Aqara has also left out pre-built automations, so you kind of have to do everything yourself. Uploading a picture or two of your family for the camera to track is easy enough, but getting it to send an alert or record a video becomes you learning Aqara’s own take on If This Then That, which is easy enough, but time consuming. Prebuilt automations would be super handy here, but they just don’t seem to exist in the Aqara app.
It’s not just the app that struggles to do things, but also the feature set. Namely what the camera presents itself as when you take it from the box.
Open the box for the Aqara G3 Hub, and the camera arrives with cute little silicone cat ears pre-installed, almost like what the Arlo Baby offered. That’s all well and good, but there are no kids mode options in the app.
For instance, while you can track people and dogs and cats and such, you can’t set the camera app to monitor for kids crying or if the temperature is too hot. It’s not a camera for the nursery or your kids room, even if the silicone ears suggest otherwise.
It’s kind of surreal, almost as if Aqara had an idea of what it was going to do, and didn’t follow through. The company could probably add it with new software, and it could probably fix most of these complaints on software, but the fact that this is the G3 — presumably the third generation — and we’re still not there, well that’s something Aqara needs to think long and hard about, especially for the G4 version.
Is it worth your money?
At $195, Aqara’s Camera Hub G3 provides an interesting approach to security the smart home, especially given it is largely subscription-free. In an era where everything seemingly has a subscription to make a little extra money from you with long-term support, this sort of approach is foreign and unusual, which makes the Camera Hub G3 worth it, at least on paper.

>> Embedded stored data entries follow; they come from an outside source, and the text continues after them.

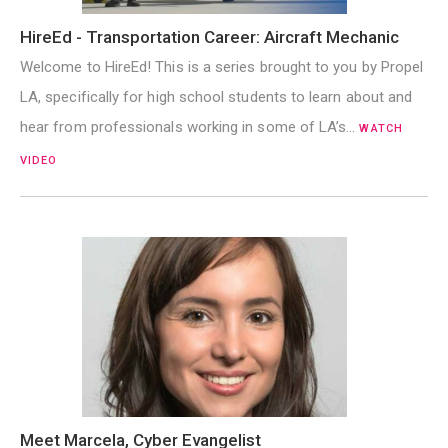
HireEd - Transportation Career: Aircraft Mechanic
Welcome to HireEd! This is a series brought to you by Propel
LA, specifically for high school students to learn about and
hear from professionals working in some of LA’s…
WATCH
VIDEO
Meet Marcela, Cyber Evangelist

It isn’t perfect, though, and Aqara really needs to work things out. Better functionality in the app, support for a battery variation, and if you wanted to, a cloud option would be really appreciated. We love the idea of a microSD card for storage, but it should really be a choice: store locally, or store on Google or Dropbox. Or maybe even both.
A battery would help make this even better, too, allowing you to set the camera up outside to do that little bit more. Pick up on faces, on objects, provide tracking and identification and so on and so on.

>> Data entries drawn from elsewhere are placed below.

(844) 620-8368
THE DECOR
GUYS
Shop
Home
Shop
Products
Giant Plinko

These are just examples of things Aqara needs to work on. We love what the company is trying to build out, making the security camera more than about simply security, but about controlling the smart home in its entirety.
The idea of a whole home concept is here, but it just needs to be finished. Fortunately, it’s a solid idea, and you just get the feeling that in G4, Aqara will be so much closer.
Yay or nay?
Right now, we’d have a hard time calling the Aqara G3 Camera Hub the best security solution, because it’s not. The bones of a great idea are here, but it’s only a neat idea for some rooms, not all.

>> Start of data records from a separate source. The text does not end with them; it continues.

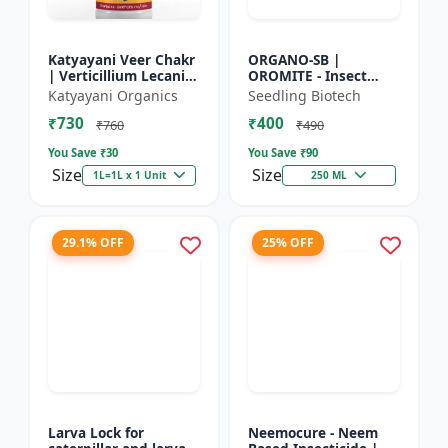
Katyayani Veer Chakr
ORGANO-SB |
| Verticillium Lecanii |
OROMITE - Insect
Liquid Bio Insecticide
Repellent | Organic
Katyayani Organics
Seedling Biotech
And Plant-Based
₹730
₹400
Insect Repellent And
₹760
₹490
Miticide | Re...
You Save ₹
30
You Save ₹
90
Size
Size
1L=1L x 1 Unit
250 ML
29.1% OFF
25% OFF
Larva Lock for
Neemocure - Neem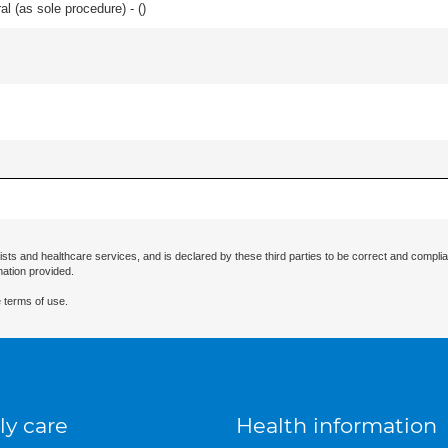
l (as sole procedure) - (
)
ists and healthcare services, and is declared by these third parties to be correct and complia
mation provided.
 terms of use.
ly care
Health information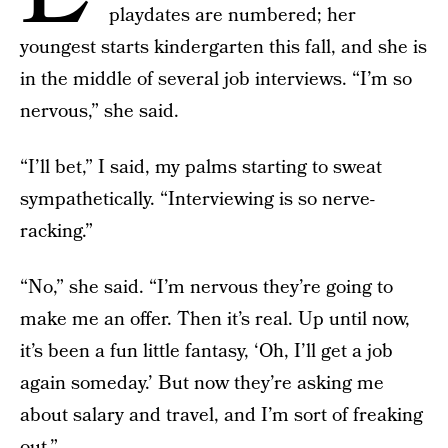
playdates are numbered; her
youngest starts kindergarten this fall, and she is
in the middle of several job interviews. “I’m so
nervous,” she said.
“I’ll bet,” I said, my palms starting to sweat
sympathetically. “Interviewing is so nerve-
racking.”
“No,” she said. “I’m nervous they’re going to
make me an offer. Then it’s real. Up until now,
it’s been a fun little fantasy, ‘Oh, I’ll get a job
again someday.’ But now they’re asking me
about salary and travel, and I’m sort of freaking
out.”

At a little under $200, the Aqara Camera Hub G3 may be a best fit for small homes without a big need for security. The idea of security doesn’t seem as well developed as home controlling, though we suspect in time that will change.
Overall, the Aqara system does seem like something that will grow with you, but we’d wait until the feature set is more polished until we outfitted the entire home in gadgets made by the brand. It’s a positive start for holistic smart home technology, and we’ll be watching Aqara eagerly.